#### Goal of the exercise:
Once the data has been read, print it back in full, exactly.

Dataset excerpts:
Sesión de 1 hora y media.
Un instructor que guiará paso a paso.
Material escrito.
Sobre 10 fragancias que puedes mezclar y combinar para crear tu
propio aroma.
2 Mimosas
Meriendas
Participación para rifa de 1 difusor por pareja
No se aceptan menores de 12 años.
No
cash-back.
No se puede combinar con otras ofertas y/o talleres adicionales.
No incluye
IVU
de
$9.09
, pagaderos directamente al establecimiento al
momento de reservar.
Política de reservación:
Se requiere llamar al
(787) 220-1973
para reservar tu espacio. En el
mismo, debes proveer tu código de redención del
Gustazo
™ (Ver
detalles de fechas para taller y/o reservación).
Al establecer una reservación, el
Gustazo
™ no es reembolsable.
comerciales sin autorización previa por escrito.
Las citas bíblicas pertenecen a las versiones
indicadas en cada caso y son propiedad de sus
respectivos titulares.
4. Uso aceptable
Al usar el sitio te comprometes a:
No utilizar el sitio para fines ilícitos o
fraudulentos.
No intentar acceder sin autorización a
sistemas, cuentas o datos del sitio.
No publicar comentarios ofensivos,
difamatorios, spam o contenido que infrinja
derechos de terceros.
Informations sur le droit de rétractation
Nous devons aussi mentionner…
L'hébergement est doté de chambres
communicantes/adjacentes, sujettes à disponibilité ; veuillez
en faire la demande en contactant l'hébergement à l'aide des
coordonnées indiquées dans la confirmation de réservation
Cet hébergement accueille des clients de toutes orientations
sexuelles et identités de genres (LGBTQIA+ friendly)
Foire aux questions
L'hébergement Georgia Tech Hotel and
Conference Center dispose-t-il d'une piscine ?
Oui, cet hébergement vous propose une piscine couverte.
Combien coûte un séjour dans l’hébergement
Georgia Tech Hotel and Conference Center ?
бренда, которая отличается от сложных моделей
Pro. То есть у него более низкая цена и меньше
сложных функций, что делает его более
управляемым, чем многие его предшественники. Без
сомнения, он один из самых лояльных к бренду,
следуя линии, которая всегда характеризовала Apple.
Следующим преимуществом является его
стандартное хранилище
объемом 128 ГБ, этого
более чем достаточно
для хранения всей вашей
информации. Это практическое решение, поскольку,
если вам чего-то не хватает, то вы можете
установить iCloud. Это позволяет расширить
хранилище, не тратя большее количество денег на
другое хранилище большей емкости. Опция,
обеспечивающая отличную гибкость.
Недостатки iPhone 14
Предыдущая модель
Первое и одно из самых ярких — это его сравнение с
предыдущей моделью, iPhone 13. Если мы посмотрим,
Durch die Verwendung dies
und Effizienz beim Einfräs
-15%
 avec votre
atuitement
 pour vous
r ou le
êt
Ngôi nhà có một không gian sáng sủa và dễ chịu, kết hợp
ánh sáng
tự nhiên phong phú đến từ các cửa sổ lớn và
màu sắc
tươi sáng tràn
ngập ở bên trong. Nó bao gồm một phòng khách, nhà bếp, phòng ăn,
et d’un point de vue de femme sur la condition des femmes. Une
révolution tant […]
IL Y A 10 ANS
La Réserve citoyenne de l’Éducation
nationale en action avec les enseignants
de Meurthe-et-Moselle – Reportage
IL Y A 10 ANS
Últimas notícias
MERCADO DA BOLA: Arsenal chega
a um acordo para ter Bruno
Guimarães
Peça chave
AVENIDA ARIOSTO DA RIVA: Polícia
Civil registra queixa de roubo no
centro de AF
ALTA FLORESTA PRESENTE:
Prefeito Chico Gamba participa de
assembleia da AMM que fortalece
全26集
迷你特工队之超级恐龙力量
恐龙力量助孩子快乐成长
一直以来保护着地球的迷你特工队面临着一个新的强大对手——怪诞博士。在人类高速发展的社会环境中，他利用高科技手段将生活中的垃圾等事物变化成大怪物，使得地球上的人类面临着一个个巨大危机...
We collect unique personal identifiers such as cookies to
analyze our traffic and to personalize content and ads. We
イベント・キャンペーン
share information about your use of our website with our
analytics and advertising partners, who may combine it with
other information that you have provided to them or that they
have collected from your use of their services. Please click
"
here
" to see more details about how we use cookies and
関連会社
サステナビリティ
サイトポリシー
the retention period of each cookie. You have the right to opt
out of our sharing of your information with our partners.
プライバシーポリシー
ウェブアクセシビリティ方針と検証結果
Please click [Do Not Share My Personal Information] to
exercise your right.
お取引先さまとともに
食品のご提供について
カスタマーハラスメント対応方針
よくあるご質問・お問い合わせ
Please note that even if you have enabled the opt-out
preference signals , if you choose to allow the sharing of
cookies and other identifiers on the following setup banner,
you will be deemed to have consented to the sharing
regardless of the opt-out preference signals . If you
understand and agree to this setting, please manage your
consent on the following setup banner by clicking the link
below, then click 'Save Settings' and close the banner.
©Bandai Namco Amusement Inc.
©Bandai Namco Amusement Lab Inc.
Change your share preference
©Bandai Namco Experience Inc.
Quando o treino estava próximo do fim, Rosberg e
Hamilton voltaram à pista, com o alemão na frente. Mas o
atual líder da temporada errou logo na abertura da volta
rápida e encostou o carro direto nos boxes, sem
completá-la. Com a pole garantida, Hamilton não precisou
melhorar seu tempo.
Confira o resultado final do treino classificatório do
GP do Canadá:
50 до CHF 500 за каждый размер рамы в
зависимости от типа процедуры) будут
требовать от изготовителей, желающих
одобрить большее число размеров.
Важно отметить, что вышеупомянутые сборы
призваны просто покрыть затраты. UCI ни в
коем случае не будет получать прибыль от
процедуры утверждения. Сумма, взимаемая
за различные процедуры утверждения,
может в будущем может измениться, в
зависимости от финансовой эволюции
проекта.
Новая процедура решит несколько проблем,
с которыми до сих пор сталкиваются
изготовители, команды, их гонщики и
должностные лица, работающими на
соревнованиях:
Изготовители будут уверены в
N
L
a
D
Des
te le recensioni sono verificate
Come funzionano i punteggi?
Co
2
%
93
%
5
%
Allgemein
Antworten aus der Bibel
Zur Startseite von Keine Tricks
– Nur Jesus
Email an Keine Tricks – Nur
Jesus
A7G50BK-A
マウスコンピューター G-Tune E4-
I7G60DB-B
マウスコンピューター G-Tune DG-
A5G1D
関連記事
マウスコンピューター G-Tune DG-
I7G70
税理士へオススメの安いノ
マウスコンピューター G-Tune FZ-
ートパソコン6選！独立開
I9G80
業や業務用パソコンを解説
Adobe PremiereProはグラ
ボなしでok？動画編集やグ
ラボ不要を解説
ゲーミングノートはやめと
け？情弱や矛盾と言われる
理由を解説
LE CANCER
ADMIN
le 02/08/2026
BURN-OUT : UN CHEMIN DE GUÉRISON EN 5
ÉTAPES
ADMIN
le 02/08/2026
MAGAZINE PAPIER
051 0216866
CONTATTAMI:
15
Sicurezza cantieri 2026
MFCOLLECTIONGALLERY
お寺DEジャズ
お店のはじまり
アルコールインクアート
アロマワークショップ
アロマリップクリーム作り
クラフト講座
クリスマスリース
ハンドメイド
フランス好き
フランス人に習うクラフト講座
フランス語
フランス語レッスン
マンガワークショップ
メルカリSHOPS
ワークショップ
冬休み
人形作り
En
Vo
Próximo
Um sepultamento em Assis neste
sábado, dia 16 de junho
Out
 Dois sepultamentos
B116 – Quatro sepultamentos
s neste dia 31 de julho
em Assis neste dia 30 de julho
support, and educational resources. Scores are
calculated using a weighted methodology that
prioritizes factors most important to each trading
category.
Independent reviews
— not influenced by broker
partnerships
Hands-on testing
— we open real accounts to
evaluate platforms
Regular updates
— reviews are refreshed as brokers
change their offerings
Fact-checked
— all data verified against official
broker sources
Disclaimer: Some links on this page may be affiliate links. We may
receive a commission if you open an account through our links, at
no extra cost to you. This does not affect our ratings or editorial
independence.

#### Response box:
Sesión de 1 hora y media.
Un instructor que guiará paso a paso.
Material escrito.
Sobre 10 fragancias que puedes mezclar y combinar para crear tu
propio aroma.
2 Mimosas
Meriendas
Participación para rifa de 1 difusor por pareja
No se aceptan menores de 12 años.
No
cash-back.
No se puede combinar con otras ofertas y/o talleres adicionales.
No incluye
IVU
de
$9.09
, pagaderos directamente al establecimiento al
momento de reservar.
Política de reservación:
Se requiere llamar al
(787) 220-1973
para reservar tu espacio. En el
mismo, debes proveer tu código de redención del
Gustazo
™ (Ver
detalles de fechas para taller y/o reservación).
Al establecer una reservación, el
Gustazo
™ no es reembolsable.
comerciales sin autorización previa por escrito.
Las citas bíblicas pertenecen a las versiones
indicadas en cada caso y son propiedad de sus
respectivos titulares.
4. Uso aceptable
Al usar el sitio te comprometes a:
No utilizar el sitio para fines ilícitos o
fraudulentos.
No intentar acceder sin autorización a
sistemas, cuentas o datos del sitio.
No publicar comentarios ofensivos,
difamatorios, spam o contenido que infrinja
derechos de terceros.
Informations sur le droit de rétractation
Nous devons aussi mentionner…
L'hébergement est doté de chambres
communicantes/adjacentes, sujettes à disponibilité ; veuillez
en faire la demande en contactant l'hébergement à l'aide des
coordonnées indiquées dans la confirmation de réservation
Cet hébergement accueille des clients de toutes orientations
sexuelles et identités de genres (LGBTQIA+ friendly)
Foire aux questions
L'hébergement Georgia Tech Hotel and
Conference Center dispose-t-il d'une piscine ?
Oui, cet hébergement vous propose une piscine couverte.
Combien coûte un séjour dans l’hébergement
Georgia Tech Hotel and Conference Center ?
бренда, которая отличается от сложных моделей
Pro. То есть у него более низкая цена и меньше
сложных функций, что делает его более
управляемым, чем многие его предшественники. Без
сомнения, он один из самых лояльных к бренду,
следуя линии, которая всегда характеризовала Apple.
Следующим преимуществом является его
стандартное хранилище
объемом 128 ГБ, этого
более чем достаточно
для хранения всей вашей
информации. Это практическое решение, поскольку,
если вам чего-то не хватает, то вы можете
установить iCloud. Это позволяет расширить
хранилище, не тратя большее количество денег на
другое хранилище большей емкости. Опция,
обеспечивающая отличную гибкость.
Недостатки iPhone 14
Предыдущая модель
Первое и одно из самых ярких — это его сравнение с
предыдущей моделью, iPhone 13. Если мы посмотрим,
Durch die Verwendung dies
und Effizienz beim Einfräs
-15%
 avec votre
atuitement
 pour vous
r ou le
êt
Ngôi nhà có một không gian sáng sủa và dễ chịu, kết hợp
ánh sáng
tự nhiên phong phú đến từ các cửa sổ lớn và
màu sắc
tươi sáng tràn
ngập ở bên trong. Nó bao gồm một phòng khách, nhà bếp, phòng ăn,
et d’un point de vue de femme sur la condition des femmes. Une
révolution tant […]
IL Y A 10 ANS
La Réserve citoyenne de l’Éducation
nationale en action avec les enseignants
de Meurthe-et-Moselle – Reportage
IL Y A 10 ANS
Últimas notícias
MERCADO DA BOLA: Arsenal chega
a um acordo para ter Bruno
Guimarães
Peça chave
AVENIDA ARIOSTO DA RIVA: Polícia
Civil registra queixa de roubo no
centro de AF
ALTA FLORESTA PRESENTE:
Prefeito Chico Gamba participa de
assembleia da AMM que fortalece
全26集
迷你特工队之超级恐龙力量
恐龙力量助孩子快乐成长
一直以来保护着地球的迷你特工队面临着一个新的强大对手——怪诞博士。在人类高速发展的社会环境中，他利用高科技手段将生活中的垃圾等事物变化成大怪物，使得地球上的人类面临着一个个巨大危机...
We collect unique personal identifiers such as cookies to
analyze our traffic and to personalize content and ads. We
イベント・キャンペーン
share information about your use of our website with our
analytics and advertising partners, who may combine it with
other information that you have provided to them or that they
have collected from your use of their services. Please click
"
here
" to see more details about how we use cookies and
関連会社
サステナビリティ
サイトポリシー
the retention period of each cookie. You have the right to opt
out of our sharing of your information with our partners.
プライバシーポリシー
ウェブアクセシビリティ方針と検証結果
Please click [Do Not Share My Personal Information] to
exercise your right.
お取引先さまとともに
食品のご提供について
カスタマーハラスメント対応方針
よくあるご質問・お問い合わせ
Please note that even if you have enabled the opt-out
preference signals , if you choose to allow the sharing of
cookies and other identifiers on the following setup banner,
you will be deemed to have consented to the sharing
regardless of the opt-out preference signals . If you
understand and agree to this setting, please manage your
consent on the following setup banner by clicking the link
below, then click 'Save Settings' and close the banner.
©Bandai Namco Amusement Inc.
©Bandai Namco Amusement Lab Inc.
Change your share preference
©Bandai Namco Experience Inc.
Quando o treino estava próximo do fim, Rosberg e
Hamilton voltaram à pista, com o alemão na frente. Mas o
atual líder da temporada errou logo na abertura da volta
rápida e encostou o carro direto nos boxes, sem
completá-la. Com a pole garantida, Hamilton não precisou
melhorar seu tempo.
Confira o resultado final do treino classificatório do
GP do Canadá:
50 до CHF 500 за каждый размер рамы в
зависимости от типа процедуры) будут
требовать от изготовителей, желающих
одобрить большее число размеров.
Важно отметить, что вышеупомянутые сборы
призваны просто покрыть затраты. UCI ни в
коем случае не будет получать прибыль от
процедуры утверждения. Сумма, взимаемая
за различные процедуры утверждения,
может в будущем может измениться, в
зависимости от финансовой эволюции
проекта.
Новая процедура решит несколько проблем,
с которыми до сих пор сталкиваются
изготовители, команды, их гонщики и
должностные лица, работающими на
соревнованиях:
Изготовители будут уверены в
N
L
a
D
Des
te le recensioni sono verificate
Come funzionano i punteggi?
Co
2
%
93
%
5
%
Allgemein
Antworten aus der Bibel
Zur Startseite von Keine Tricks
– Nur Jesus
Email an Keine Tricks – Nur
Jesus
A7G50BK-A
マウスコンピューター G-Tune E4-
I7G60DB-B
マウスコンピューター G-Tune DG-
A5G1D
関連記事
マウスコンピューター G-Tune DG-
I7G70
税理士へオススメの安いノ
マウスコンピューター G-Tune FZ-
ートパソコン6選！独立開
I9G80
業や業務用パソコンを解説
Adobe PremiereProはグラ
ボなしでok？動画編集やグ
ラボ不要を解説
ゲーミングノートはやめと
け？情弱や矛盾と言われる
理由を解説
LE CANCER
ADMIN
le 02/08/2026
BURN-OUT : UN CHEMIN DE GUÉRISON EN 5
ÉTAPES
ADMIN
le 02/08/2026
MAGAZINE PAPIER
051 0216866
CONTATTAMI:
15
Sicurezza cantieri 2026
MFCOLLECTIONGALLERY
お寺DEジャズ
お店のはじまり
アルコールインクアート
アロマワークショップ
アロマリップクリーム作り
クラフト講座
クリスマスリース
ハンドメイド
フランス好き
フランス人に習うクラフト講座
フランス語
フランス語レッスン
マンガワークショップ
メルカリSHOPS
ワークショップ
冬休み
人形作り
En
Vo
Próximo
Um sepultamento em Assis neste
sábado, dia 16 de junho
Out
 Dois sepultamentos
B116 – Quatro sepultamentos
s neste dia 31 de julho
em Assis neste dia 30 de julho
support, and educational resources. Scores are
calculated using a weighted methodology that
prioritizes factors most important to each trading
category.
Independent reviews
— not influenced by broker
partnerships
Hands-on testing
— we open real accounts to
evaluate platforms
Regular updates
— reviews are refreshed as brokers
change their offerings
Fact-checked
— all data verified against official
broker sources
Disclaimer: Some links on this page may be affiliate links. We may
receive a commission if you open an account through our links, at
no extra cost to you. This does not affect our ratings or editorial
independence.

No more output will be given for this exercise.